Advanced strains employ multithreading and scale CPU usage dynamically to encrypt files as fast as possible across the system.
Network Propagation Speed
Some ransomware variants also attempt to propagate across networks by stealing credentials or exploiting vulnerabilities to spread to more endpoints. Key factors impacting lateral movement speed include:
- Open network shares – Access to shared folders accelerates infection of additional connected systems.
- Weak credentials – Brute forcing of poor passwords enables faster lateral movement.
- VPN connections – Active VPNs to remote endpoints provides paths to infect additional systems.
- Vulnerabilities – Wormable exploits like EternalBlue provide immediate network propagation.

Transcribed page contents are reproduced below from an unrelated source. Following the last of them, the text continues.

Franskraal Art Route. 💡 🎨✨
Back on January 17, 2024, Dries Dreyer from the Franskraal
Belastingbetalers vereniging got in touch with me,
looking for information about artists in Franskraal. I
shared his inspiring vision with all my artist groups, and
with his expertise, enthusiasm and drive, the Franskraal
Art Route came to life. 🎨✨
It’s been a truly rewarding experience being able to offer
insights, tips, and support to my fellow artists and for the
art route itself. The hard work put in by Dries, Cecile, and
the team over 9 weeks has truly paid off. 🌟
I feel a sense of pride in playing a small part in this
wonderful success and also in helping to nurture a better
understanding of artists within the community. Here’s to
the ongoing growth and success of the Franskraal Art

Self-propagating ransomware strains can infect large networks in under an hour by leveraging these methods. However, most ransomware relies on manual deployment and slower infection vectors for propagation.
Impact Speed Summary
In summary, while initialization of ransomware may take from minutes to weeks after initial infection, the actual encryption and impact speeds depend largely on:
- Breadth of infection vectors
- Targeted file types
- Number and size of files
- CPU usage scaling
- Ability to self-propagate across networks
Advanced ransomware strains with worm-like propagation can disable hundreds of systems within an organization in minutes. However, less sophisticated variants may take hours to days to fully encrypt files on a single system.
Defense methods like isolating and patching systems, requiring strong credentials, monitoring for lateral movement, and restricting VPN connections are critical to limiting the speed of ransomware outbreaks.
Conclusion
Ransomware outbreak speed depends on the sophistication and capabilities of the variant, as well as the security posture of the target organization. While fast-moving ransomware is certainly a concerning threat, focusing on preventative controls can significantly reduce the speed and impact of attacks. With layered defenses and threat hunting, even rapid ransomware strains can be quickly detected and contained.